Jonnie comes by, and Terl notes that the animal is behaving well, despite having no button camera surveillance anymore. I'm hoping this means that Jonnie's not sporting a mini-camera on his person, but is still under constant observation at the work camp. But I'm not that optimistic in Terl's abilities as a credible threat.
The human has a list of requisitions - "piping and Chinko cloth and the tools to cut and sew it together and some pumps and shovels" - and an annoyed Terl slaps it away and sends Jonnie to Ker, instead of immediately double-checking exactly what Jonnie is trying to get a hold of. Jonnie adds that he wants more sensitive equipment, like the Magical Learning Machines and flying trucks.
A long-dormant ember of intelligence flickers within Terl's mind.
...a flying truck or personnel carrier had the same controls as a battle plane and fewer guns.

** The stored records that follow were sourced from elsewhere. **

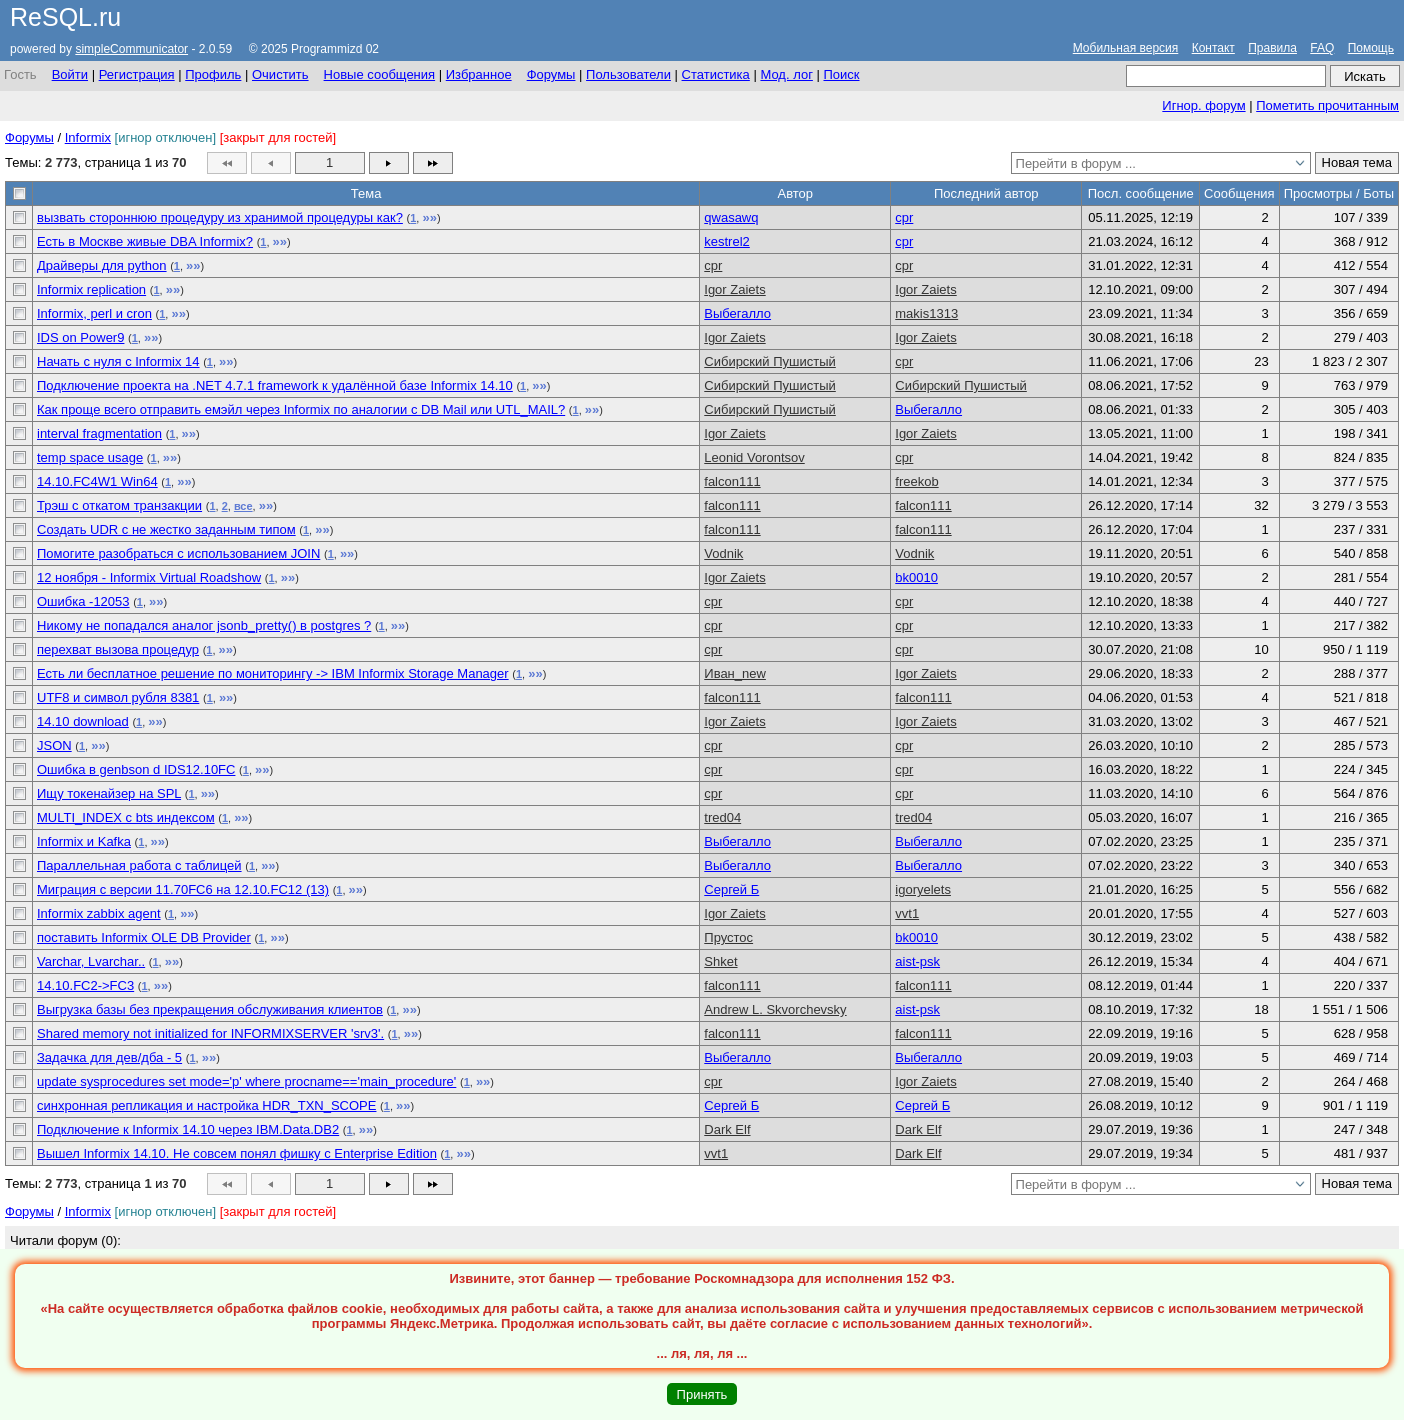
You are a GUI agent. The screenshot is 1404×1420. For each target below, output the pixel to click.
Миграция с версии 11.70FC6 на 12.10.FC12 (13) (183, 889)
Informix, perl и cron (94, 313)
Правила (1272, 48)
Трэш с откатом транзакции (119, 505)
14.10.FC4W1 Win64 (97, 481)
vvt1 (907, 913)
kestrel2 (727, 241)
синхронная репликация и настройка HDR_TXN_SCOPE (206, 1105)
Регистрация (137, 74)
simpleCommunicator (131, 49)
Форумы (551, 74)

There was a hard rule that no alien race could be trained in battle. Then Terl thought of the inaccessible lode. Well, a mining truck was not a battle plane, that was for sure. Besides, he controlled the planet and he made the rules.
Weeping softly to itself, the ember of intelligence fades away once again.
Terl does finally look at Jonnie's list and is surprised at the number of "tri-wheel ground cars" and other vehicles on it, but Jonnie suggests that the Scots are hard on equipment, which reminds Terl of his slave nearly driving off a cliff, thus distracting him entirely.
Jonnie asks about his time frame for teaching barbarians about futuristic mining equipment, and Terl says he has two months. The real window is going to be nine months from now, during the "semiannual firing of personnel and dead Psychlos." Yes, they keep corpses around for half a year instead of sending them with the regular ore shipments. No, it's not explained why they can't just shove a coffin on the platform with the ore.
While reminding himself that he needs to come up with a good excuse for why man-animals are flying around in the mountains, Terl threatens to blow up Pattie's head if word of the project leaks out and sends Jonnie to Chirk to file the requisition form. The female Psychlo is fairly chipper, and even asks him his name.
"Mine is Chirk." She batted her painted eyebones. "You animals are kind of funny and cute. How can you be so much fun to hunt like some of the employees say? You certainly don't dangerous. And I don't think you are even edible. Crazy planet! No wonder poor Terl hates it so. We're going to have a huge house when we go home next year."
She explains that Terl is going to be rich soon, sends Jonnie off with a "tah-tah," and adds that he should bring her a "sack of goodies" if he wants a favor.
The significance of all this is obvious: Terl has finally found an underling dumber than he is.
Next chapter, Jonnie and some people talk.